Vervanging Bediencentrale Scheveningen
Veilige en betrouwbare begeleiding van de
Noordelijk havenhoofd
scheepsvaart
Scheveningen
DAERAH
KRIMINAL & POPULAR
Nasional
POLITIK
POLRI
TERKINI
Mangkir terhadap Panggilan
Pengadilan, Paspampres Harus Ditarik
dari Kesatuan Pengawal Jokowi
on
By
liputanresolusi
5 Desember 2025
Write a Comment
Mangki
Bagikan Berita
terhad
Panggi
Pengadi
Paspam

_____

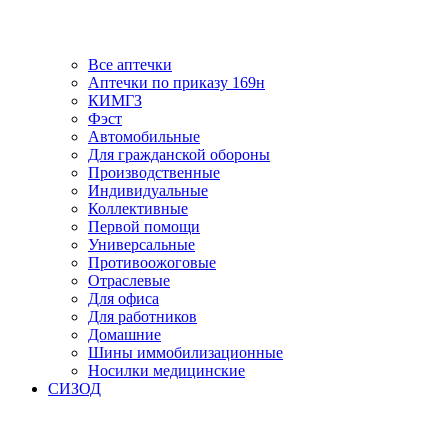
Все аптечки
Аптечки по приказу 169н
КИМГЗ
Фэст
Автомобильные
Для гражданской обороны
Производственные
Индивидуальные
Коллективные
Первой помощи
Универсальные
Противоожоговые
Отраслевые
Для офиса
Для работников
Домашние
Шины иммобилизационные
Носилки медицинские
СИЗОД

_____

ASSIGNMENT:
Check each line above for the string "Scheveningen" and return those that contain it.

PROBLEM SOLUTION:
Vervanging Bediencentrale Scheveningen
Scheveningen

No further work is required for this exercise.